Artigo publicado no Jornal Correio Braziliense, em 07.06.2017 ( Acesse aqui )

A OAB sempre teve duas missões fundamentais. Uma de interesse público. Vai além dela mesma e foi historicamente construída: a defesa das liberdades e do estado democrático de direito.

Esta missão está sendo concretizada agora com o pedido de impeachment e a constante presença de seu presidente, conselheiros e vozes maiores, quando o Brasil delas necessita.

Outra de interesse da classe: a defesa dos advogados para o livre exercício de sua profissão. Na rotina da história, esses dois objetivos se convergem.

A dificuldade, porém, é quando não estamos na rotina da história. Como agora. E a OAB tem que enfrentar situações onde muitos, mas extremamente poucos advogados, usam o livre exercício da profissão para cometer atos não somente ilícitos, mas antiéticos.

O que faz com que a defesa do livre exercício da profissão às vezes se confunda com puro e simples corporativismo. Onde a imensa, imensa, imensa maioria dos advogados, se sentem eles próprios constrangidos. Neste momento, o fantasma do corporativismo assola.

É neste contexto que devemos entender a proposta do Ministro Raul Jungmann do Ministério da Defesa de solicitar uma lei do Congresso que permita a gravação das conversas entre traficantes e líderes da violência nos presídios com seus advogados. No parlatório. A justificativa é que nestes momentos, informações preciosas para as organizações criminosas são repassadas para os advogados e familiares e que mantêm a estrutura, pelo menos financeira, do crime organizado.

Em muitos países estas gravações já são permitidas e não ofendem nem o direito de defesa nem o livre exercício da advocacia.

Acredito que o mesmo tipo de problema já se coloca, embora poucos ainda o reconheçam, nas investigações de corrupção quando “escritórios de advocacia”, entre aspas mesmo, pois na verdade não o são, participaram de ações ilícitas ou, no mínimo, temerárias.

Em seu soneto “Mudam-se os tempos, mudam-se as vontades”, um soneto eterno, Camões diz que o tempo e as mudanças assumem sempre “novas qualidades”. Esse uso do livre exercício da profissão é uma das patologias que estes novos e difíceis tempos colocam para a OAB.
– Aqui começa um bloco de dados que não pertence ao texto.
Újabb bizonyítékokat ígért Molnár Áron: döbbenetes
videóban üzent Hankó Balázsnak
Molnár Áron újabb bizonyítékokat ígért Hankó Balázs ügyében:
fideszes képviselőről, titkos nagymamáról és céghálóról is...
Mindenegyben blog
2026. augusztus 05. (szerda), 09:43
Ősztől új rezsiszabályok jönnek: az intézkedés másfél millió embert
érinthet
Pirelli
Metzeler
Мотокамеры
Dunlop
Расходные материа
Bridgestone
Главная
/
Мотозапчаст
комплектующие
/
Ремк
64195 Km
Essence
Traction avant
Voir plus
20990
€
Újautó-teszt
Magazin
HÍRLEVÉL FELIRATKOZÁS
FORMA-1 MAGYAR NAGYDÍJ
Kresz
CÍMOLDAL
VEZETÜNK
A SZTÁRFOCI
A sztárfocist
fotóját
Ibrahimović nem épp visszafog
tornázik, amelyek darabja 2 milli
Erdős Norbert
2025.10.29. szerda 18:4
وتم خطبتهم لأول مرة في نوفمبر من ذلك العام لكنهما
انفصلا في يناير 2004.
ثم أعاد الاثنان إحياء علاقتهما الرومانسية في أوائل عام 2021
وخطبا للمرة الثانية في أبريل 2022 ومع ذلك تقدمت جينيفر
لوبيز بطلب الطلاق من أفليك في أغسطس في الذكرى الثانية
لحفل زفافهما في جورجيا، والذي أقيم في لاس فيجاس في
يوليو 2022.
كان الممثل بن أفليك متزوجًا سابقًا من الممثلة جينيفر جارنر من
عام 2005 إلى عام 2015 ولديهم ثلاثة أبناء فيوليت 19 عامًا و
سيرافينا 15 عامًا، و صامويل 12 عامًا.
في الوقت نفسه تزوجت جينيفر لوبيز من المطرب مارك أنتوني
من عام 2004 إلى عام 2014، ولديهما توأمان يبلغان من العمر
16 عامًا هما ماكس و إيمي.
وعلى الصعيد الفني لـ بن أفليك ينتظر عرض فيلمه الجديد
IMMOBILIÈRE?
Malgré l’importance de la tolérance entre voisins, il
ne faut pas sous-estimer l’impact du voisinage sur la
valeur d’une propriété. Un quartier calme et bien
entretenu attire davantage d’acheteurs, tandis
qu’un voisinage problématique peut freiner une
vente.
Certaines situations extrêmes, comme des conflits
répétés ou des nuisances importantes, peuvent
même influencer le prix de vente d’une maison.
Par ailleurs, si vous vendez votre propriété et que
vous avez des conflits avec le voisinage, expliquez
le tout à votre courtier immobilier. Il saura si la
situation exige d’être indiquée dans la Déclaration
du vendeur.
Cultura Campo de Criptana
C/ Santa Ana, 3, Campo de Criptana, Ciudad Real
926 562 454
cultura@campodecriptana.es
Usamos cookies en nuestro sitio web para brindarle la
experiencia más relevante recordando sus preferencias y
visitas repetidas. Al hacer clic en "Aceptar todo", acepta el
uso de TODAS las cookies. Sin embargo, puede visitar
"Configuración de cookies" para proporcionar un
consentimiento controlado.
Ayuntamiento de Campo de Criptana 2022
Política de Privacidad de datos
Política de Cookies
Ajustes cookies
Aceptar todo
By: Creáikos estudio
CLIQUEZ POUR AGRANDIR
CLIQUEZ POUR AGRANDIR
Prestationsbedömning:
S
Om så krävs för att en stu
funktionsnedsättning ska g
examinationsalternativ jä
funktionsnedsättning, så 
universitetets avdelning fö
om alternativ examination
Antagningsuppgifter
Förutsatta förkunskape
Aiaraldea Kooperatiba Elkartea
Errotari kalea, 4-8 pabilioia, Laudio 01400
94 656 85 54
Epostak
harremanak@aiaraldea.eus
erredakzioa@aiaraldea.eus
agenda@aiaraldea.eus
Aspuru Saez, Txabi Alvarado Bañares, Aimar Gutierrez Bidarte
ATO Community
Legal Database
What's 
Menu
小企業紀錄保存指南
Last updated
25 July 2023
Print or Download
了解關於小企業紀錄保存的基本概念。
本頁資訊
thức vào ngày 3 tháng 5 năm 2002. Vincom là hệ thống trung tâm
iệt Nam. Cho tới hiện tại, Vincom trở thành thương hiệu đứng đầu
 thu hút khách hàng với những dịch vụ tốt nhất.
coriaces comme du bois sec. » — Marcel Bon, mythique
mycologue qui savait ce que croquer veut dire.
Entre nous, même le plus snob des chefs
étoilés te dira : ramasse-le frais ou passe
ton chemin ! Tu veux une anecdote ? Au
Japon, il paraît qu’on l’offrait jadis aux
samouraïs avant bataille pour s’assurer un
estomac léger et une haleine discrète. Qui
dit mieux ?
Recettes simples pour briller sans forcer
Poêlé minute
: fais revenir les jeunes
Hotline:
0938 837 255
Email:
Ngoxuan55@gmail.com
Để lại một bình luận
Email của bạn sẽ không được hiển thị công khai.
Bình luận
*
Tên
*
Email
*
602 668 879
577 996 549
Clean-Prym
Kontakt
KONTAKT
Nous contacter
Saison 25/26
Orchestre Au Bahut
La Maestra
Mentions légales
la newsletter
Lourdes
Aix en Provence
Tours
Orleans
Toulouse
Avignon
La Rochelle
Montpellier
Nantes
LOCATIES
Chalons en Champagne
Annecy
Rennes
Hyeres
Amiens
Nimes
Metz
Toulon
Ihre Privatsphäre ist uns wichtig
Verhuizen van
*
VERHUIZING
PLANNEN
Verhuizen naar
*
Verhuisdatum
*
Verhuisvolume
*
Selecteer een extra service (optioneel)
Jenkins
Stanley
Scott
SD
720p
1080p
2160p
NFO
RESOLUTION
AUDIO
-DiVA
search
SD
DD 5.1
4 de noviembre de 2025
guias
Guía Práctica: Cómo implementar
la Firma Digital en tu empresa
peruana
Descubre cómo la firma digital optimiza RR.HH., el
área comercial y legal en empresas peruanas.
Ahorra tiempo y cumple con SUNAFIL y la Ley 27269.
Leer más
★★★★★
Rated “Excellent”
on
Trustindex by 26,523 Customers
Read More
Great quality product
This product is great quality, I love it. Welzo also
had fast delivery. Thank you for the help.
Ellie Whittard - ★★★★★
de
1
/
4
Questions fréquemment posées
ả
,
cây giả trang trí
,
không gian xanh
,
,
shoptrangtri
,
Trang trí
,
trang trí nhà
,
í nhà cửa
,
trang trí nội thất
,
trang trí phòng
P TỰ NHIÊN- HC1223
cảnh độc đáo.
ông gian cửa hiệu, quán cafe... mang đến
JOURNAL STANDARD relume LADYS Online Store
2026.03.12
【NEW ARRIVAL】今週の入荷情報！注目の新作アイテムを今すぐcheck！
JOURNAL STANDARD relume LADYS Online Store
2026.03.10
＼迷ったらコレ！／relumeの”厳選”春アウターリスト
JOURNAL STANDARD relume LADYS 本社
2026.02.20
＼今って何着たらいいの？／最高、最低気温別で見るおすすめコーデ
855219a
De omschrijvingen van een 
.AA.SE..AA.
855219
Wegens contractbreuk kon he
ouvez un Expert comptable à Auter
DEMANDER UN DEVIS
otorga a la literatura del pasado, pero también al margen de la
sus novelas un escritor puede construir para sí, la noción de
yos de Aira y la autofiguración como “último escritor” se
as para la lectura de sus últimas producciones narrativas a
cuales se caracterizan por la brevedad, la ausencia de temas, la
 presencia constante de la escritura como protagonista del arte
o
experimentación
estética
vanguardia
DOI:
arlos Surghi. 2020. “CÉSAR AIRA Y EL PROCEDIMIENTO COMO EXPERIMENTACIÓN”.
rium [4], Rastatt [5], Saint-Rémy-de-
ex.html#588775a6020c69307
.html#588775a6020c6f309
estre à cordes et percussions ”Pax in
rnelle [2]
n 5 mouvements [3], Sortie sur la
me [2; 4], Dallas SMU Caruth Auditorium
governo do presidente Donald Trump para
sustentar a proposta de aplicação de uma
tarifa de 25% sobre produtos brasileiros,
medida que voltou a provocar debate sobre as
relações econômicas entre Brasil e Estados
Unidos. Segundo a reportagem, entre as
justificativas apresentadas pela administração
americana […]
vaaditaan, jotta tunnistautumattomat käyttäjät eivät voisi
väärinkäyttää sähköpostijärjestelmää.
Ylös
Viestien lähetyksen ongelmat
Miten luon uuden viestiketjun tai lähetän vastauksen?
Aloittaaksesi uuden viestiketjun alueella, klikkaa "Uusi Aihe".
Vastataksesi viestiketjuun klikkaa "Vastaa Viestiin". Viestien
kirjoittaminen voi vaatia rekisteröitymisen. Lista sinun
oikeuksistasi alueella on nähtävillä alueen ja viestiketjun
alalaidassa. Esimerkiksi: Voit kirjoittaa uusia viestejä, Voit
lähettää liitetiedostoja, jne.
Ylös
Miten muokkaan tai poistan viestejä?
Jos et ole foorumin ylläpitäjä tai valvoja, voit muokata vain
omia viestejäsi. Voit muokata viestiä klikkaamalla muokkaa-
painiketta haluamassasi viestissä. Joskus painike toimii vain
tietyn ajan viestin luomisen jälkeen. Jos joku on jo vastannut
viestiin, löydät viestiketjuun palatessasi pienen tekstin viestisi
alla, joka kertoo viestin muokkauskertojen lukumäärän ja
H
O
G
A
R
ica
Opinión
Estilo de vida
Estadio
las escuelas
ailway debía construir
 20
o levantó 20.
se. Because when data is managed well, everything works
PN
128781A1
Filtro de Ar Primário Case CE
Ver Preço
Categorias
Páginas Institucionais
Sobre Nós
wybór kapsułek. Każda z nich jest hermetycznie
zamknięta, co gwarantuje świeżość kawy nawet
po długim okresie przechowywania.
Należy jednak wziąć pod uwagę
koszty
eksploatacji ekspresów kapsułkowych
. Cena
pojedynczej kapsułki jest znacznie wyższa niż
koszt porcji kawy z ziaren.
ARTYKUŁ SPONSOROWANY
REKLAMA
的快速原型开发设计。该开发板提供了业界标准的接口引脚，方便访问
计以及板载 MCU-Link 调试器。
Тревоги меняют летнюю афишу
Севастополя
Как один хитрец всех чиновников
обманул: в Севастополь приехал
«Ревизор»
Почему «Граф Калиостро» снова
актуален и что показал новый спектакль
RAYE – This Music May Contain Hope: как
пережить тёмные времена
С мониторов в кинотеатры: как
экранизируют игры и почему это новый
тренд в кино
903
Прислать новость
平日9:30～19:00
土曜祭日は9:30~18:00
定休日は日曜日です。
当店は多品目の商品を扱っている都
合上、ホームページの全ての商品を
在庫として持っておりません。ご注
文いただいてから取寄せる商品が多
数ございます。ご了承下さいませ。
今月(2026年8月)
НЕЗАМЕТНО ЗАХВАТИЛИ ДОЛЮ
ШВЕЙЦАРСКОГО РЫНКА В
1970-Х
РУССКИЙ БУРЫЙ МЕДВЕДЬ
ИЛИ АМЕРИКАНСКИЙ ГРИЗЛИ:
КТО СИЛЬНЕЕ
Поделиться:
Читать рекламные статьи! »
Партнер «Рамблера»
Na verdade, são apenas dois os caminhos iniciais. Ou a OAB toma a liderança deste processo ou outros, como o Poder Executivo, o Congresso, o Judiciário ou a sociedade, vão pressionar mais e mais.

Em tempos de rotina, a OAB tem as suas comissões de ética para o controle destas patologias. Mas a rotina destas comissões parece não ser suficiente para o que os advogados e a sociedade delas esperam. Uma ação mais forte, decisiva e preventiva se faz necessária. Onde a defesa do livre exercício da profissão, além do interesse privado da classe, converge fortemente com o interesse público contra as múltiplas organizações criminosas.

Estas organizações criminosas são interprofissionais. Necessitam não somente de especialistas em violência, mas também de profissionais de administração, finanças, logística, comunicação e de profissionais legais também.

No combate ao regime autoritário, a OAB se reiniciou criando a indispensáveis Comissões de Direitos Humanos e outras mais. Foram para as ruas, liderar as ruas, na ausência dos partidos políticos, que nunca funcionam nos momentos decisivos de nossas liberdades e ética. Como agora. Acuados e sem rumo. Pior, denunciados também. Revelam-se apenas agrupamentos eleitorais.

O pedido do Ministro Raul Jungmann do Ministério da Defesa de nova legislação respeita o estado democrático de direito e mais ainda. Convida a OAB a tomar ela própria medidas de visibilidade e eficácia nacionais contra estas duas patologias: o envolvimento de escritórios de advocacia com a corrupção e o envolvimento com o crime organizado.

A OAB se reinventou. É preciso reinventar e fortalecer as comissões de ética.